They took part in the Last Post Ceremony at the Menin Gate with students Lucy and Jamie laying two wreaths, one for all who fell at Ypres whose bodies were never found and another wreath for two local service men who went missing at Ypres.
The tour also took in several other sites of great interest. At Musee Somme 1916 in Albert the students explored a 230 metre long tunnel gallery which was filled with cases of World War One memorabilia and reconstructions of aspects of trench life. They also visited Lochnagar Crater Memorial, where they saw what has been described as ‘the largest crater ever made by man in anger.’ It was created as a result of mines being planted at the end of a tunnels constructed by Tunnelling Companies of the Royal Engineers in order to blow up German positions. At Sanctuary Wood Museum they were able to experience something of the conditions of the trenches for themselves.

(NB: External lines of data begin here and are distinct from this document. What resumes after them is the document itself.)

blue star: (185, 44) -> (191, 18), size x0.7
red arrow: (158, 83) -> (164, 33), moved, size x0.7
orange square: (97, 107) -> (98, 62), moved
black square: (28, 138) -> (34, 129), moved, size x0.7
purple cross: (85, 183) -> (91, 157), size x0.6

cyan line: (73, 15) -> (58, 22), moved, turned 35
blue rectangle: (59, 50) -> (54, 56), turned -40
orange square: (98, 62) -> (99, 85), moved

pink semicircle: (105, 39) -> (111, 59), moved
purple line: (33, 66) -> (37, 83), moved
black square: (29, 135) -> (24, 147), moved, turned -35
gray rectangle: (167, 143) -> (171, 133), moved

At Mametz Wood students were moved by the sight of the Welsh Dragon clutching barbed wire, the symbolism of the bravery of Welsh soldiers, leaving some with lumps in their throats.
The other iconic memorial was that of the Welsh dragon which stands on a cromlech near Ypres where soldiers from Wales fought on the first day of the Battle of Passchendaele. It remembers all those of Welsh descent who took part in the Great War.

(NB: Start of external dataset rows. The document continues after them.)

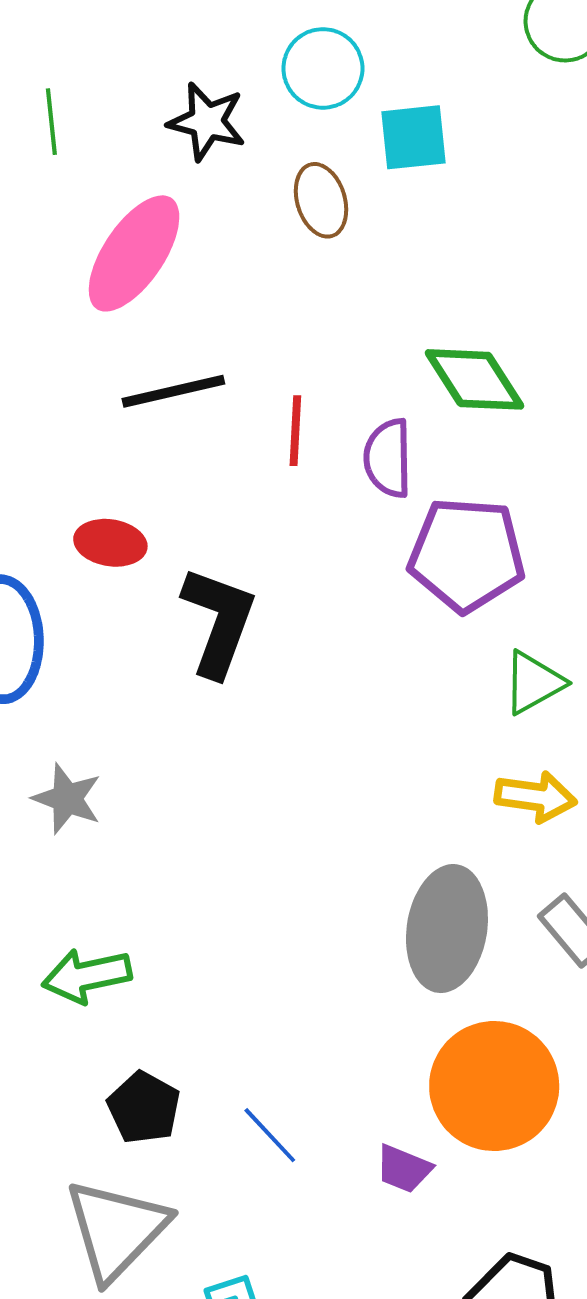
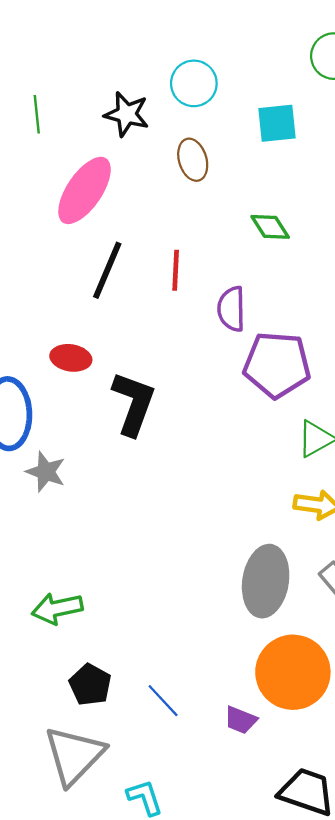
cyan square: (414, 137) -> (277, 123), moved
green diamond: (475, 379) -> (270, 227), moved, size x0.7
black line: (173, 391) -> (107, 270), turned -54
red line: (295, 431) -> (176, 270), moved
gray star: (67, 799) -> (46, 472), moved

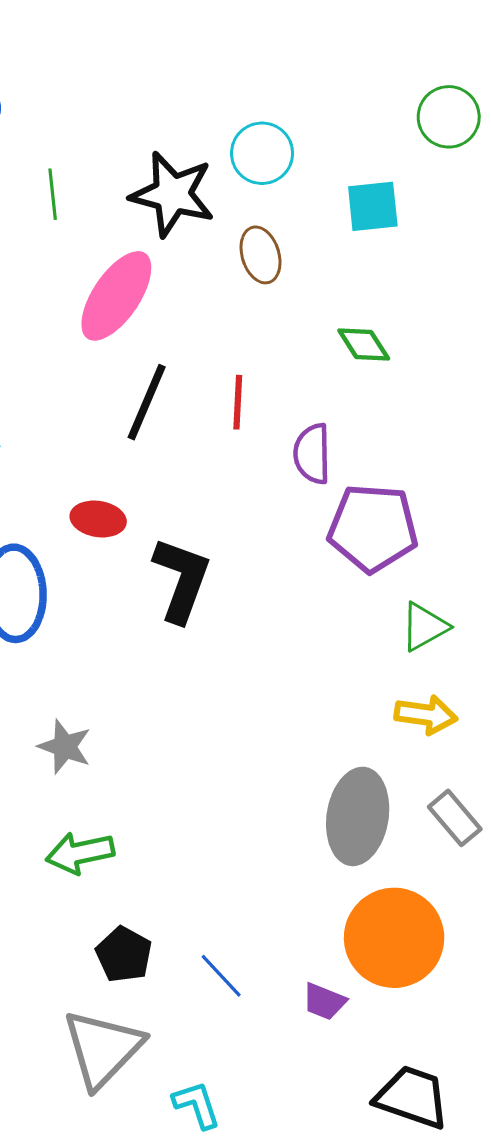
black star: (127, 114) -> (172, 194), size x1.4
gray star: (46, 472) -> (65, 747), moved

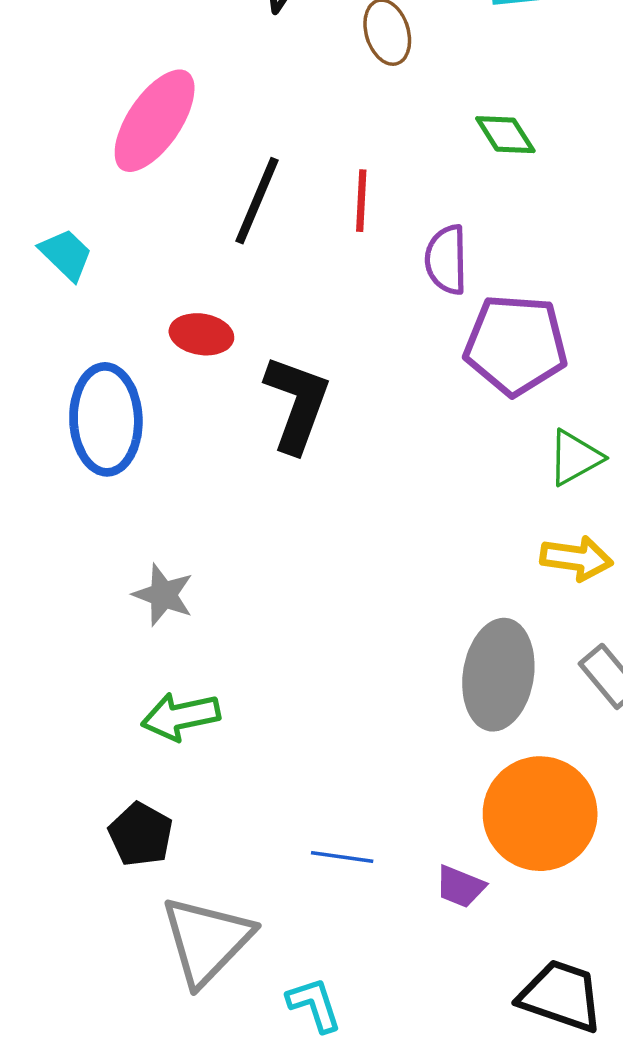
pink ellipse: (116, 296) -> (155, 121), moved
black pentagon: (124, 955) -> (141, 834), moved
blue line: (221, 976) -> (342, 857), turned -39

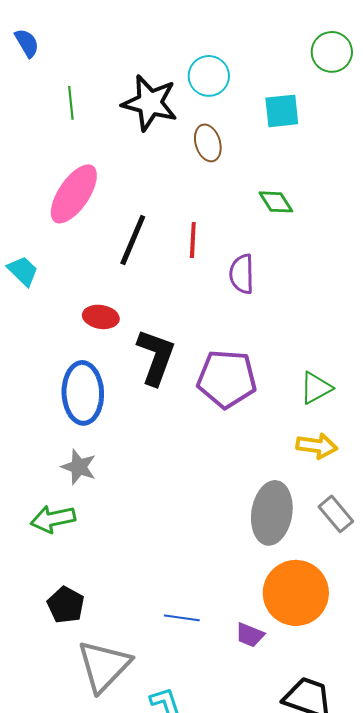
purple pentagon: (516, 345) -> (227, 379), moved
blue ellipse: (106, 419) -> (83, 393), moved
green arrow: (181, 716) -> (53, 519), moved

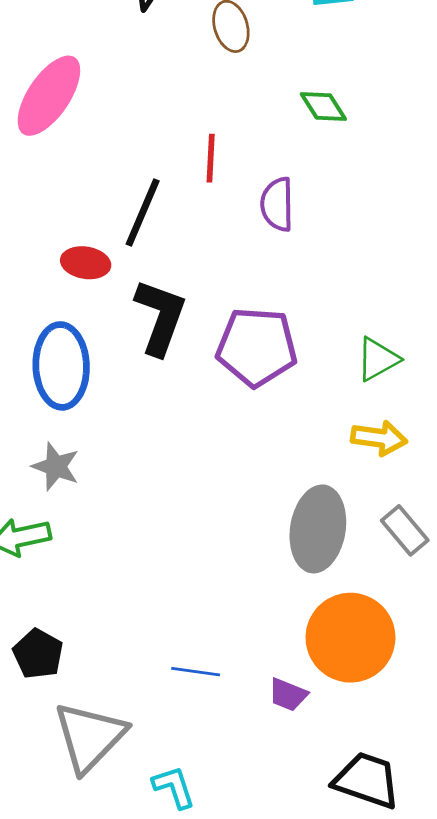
black line: (133, 240) -> (143, 212), moved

The last day concluded with visit to Artillery Wood where they saw the grave of Private E. H. Evans, also known as Hedd Wyn. He was the Welsh language poet who was killed at Passchendaele in 1917 and posthumously awarded the bard’s chair at the National Eisteddfod, held that year.

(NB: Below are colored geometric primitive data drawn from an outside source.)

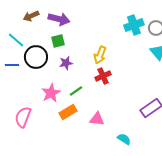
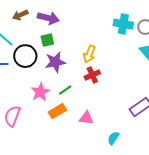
cyan cross: (134, 25) -> (123, 24), turned 30
purple star: (66, 63) -> (55, 62), size x1.5
cyan semicircle: (124, 139) -> (113, 138), turned -88

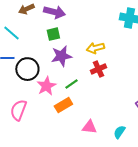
yellow arrow: (89, 54) -> (95, 48), turned 54
black circle: (25, 56) -> (27, 69), moved
pink triangle: (86, 118) -> (89, 127), moved

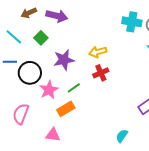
green square: (53, 34) -> (41, 38), moved, turned -32
pink triangle: (89, 127) -> (53, 135), moved

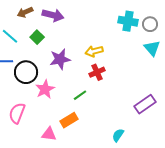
green line: (74, 88) -> (80, 95), moved
orange rectangle: (66, 109) -> (69, 120), moved

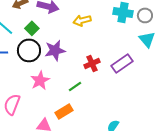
yellow arrow: (94, 51) -> (82, 20), moved
black circle: (26, 72) -> (29, 50), moved
purple rectangle: (145, 104) -> (122, 63), moved

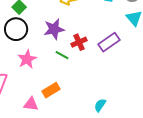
purple star: (55, 50) -> (54, 29), moved
green line: (75, 86) -> (62, 55), moved, turned 64

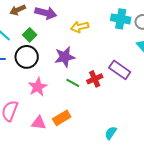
red cross: (79, 42) -> (95, 79), moved
purple rectangle: (109, 42) -> (120, 70), turned 70
pink triangle: (31, 104) -> (39, 123), moved

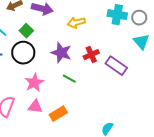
purple star: (65, 57) -> (61, 53), turned 30
red cross: (95, 79) -> (91, 55), moved
pink triangle: (39, 123) -> (35, 107), moved

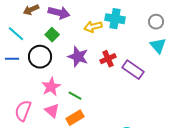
cyan cross: (117, 15) -> (115, 19), moved
green square: (26, 31) -> (52, 35), moved
green line: (69, 79) -> (75, 96), moved
pink triangle: (35, 107) -> (52, 111), turned 35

A student commented that the trip had been both emotional and enjoyable saying ‘seeing the number of names of those who had died is something I will remember forever and brought home the scale of war’.
Mr. David Goodchild, Learning Area Manager for Humanities, who organised the trip said ‘the staff and students will remember the trip for years to come. Commemorating the lives of men from our home county, some of whom lived very close to Castell Alun, helped students understand the impact World War I had on every community across the country’. He added that ‘all our students showed great respect and understanding of what they had experienced. I’d like to thank them and all the staff who attended for making our visit a success’.